Government representatives from the Caribbean region met May 13-15 in Trinidad and Tobago to participate in a workshop on strengthening legislation against cybercrime.  The two-day event included sessions on international cyber-crime standards and existing national legislations, and the drafting of procedural and substantive cyber-crime legislation.

The workshop comes at a timely moment – a recent survey conducted by the OAS General Secretariat among member states indicated that only 15 of the OAS member states have substantive cyber-crime legislation in place, while only 12 states have enacted procedural cyber-crime legislation. 

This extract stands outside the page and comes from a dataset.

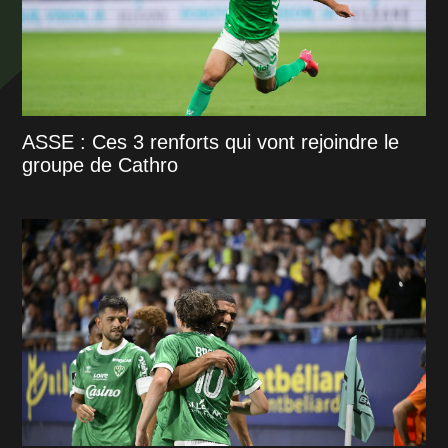
ASSE : Ces 3 renforts qui vont rejoindre le
groupe de Cathro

40 participants from 13 OAS member states attended the meeting: Antigua and Barbuda, Bahamas, Barbados, Belize, Dominica, Grenada, Guyana, Haiti, Jamaica, Saint Kitts and Nevis, Saint Vincent and the Grenadines, Suriname, and Trinidad and Tobago. 

The workshop was organized pursuant to Recommendation 12 from the Fifth Meeting of the Group of Governmental Experts on Cyber-Crime, which took place at OAS Headquarters in November, 2007.  This Group is one of the working groups of the Meetings of Ministers of Justice or of Ministers or Attorneys General of the Americas (REMJA), and the REMJA has issued various mandates to the Group, including the identification of cooperation mechanisms to combat cyber-crime, and the completion of a diagnosis of national legislation, policies and practices on the topic.

The OAS, through its Department of Legal Cooperation of the Secretariat for Legal Affairs, and the United States Department of Justice, through its Computer Crime and Intellectual Property Section (CCIPS), co-sponsored the workshop, and the United States funded the participation of OAS member state representatives.